How to speed up deployments on AWS Fargate?

Through further googling I found this Reddit thread. An AWS employee wrote:

With regard to time to provision and start a container it is definitely longer when using Fargate. We may reduce the length of the provisioning state in the future, but Fargate is doing much more under the hood than ECS on your own self managed hosts. When you self manage hosts they are already up and running, and may even already have your docker image downloaded and cached locally, so ECS is able to launch the container very quickly. That's not the case with Fargate.

So shrinking the image should help a little.

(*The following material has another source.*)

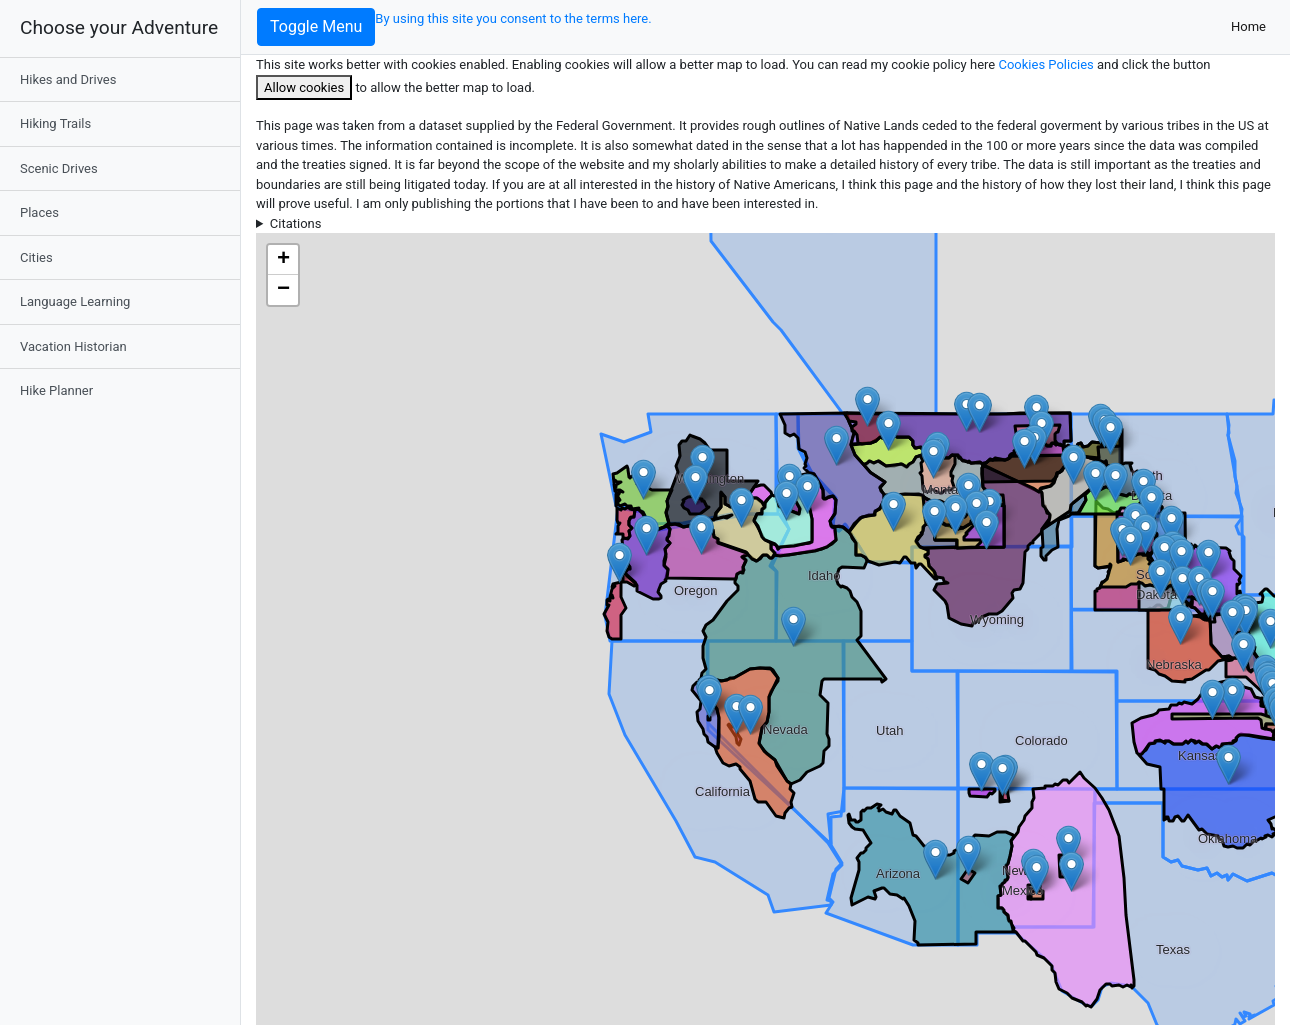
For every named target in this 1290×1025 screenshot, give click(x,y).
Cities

But in general I guess I'll have to live with it and hope for optimizations on AWS' side.


Here's the breakdown of tasks and possible improvements that I've found while researching options to improve my deployment times with ECS Fargate:

Fargate Deployment Overview

Here's a breakdown of what's going on behind the scenes that attribute to the deployment duration:

  • Provision the Fargate worker instance
  • Provision/attach the ENI
  • Download the Docker image
    • Here you have opportunities for improvement:
      • reduce the size of your Docker image
      • Networking throughput is based on the CPU allocations to the Fargate Task - if you allocate more CPU then you get more networking and the image will download faster
  • Application Startup time
    • Becomes a factor if your application requires a health check grace period, again effected by CPU allocation

If your task is associated with a load balancer the deployment will also need to pass health checks, and you'll need to account for:

  • Load balancer deregistration delay
  • Pass health checks: (Health Check Interval * Threshold)

How to deploy Fargate Task updates faster

  • Over allocate the CPU
  • Reduce the deregistration delay
  • Set the health check threshold to 2 and interval to 5 seconds
    • don't forget to account for a health check grace period if your app needs it

My Results

During my testing, I was able to deploy my application that typically takes about 8 minutes w/1024 CPU (1vCPU) in under 4 minutes w/4096 CPU (4vCPU)

Disclaimer

Likely your tasks typically require considerably less CPU and you don't want to be always paying for over-allocating the CPU. So, run your deployment with overallocated resources and then run another deployment right after with the original CPU allocation.

Probably not a solution you want to use for every deployment, but could be a solution for hotfix deployments.

Additional Reading

Highly recommend reading Scaling containers on AWS in 2022


Two reasons they're slower, in my experience:

  1. awsvpc network mode attaches an ENI to the task. When it has to do this to a Lambda, if the Lambda is running in a VPC, it is known to dramatically increase the initial spin up time.

  2. Docker image size also affects startup time, since the image will usually need to be downloaded to whatever hidden host for a task to launch. I've done some benchmarking with a small 200MB container and a 2.5GB container. The former did start up quicker.

You can't do much about awsvpc, since Fargate requires it. Shrinking down that image would be your next biggest impact.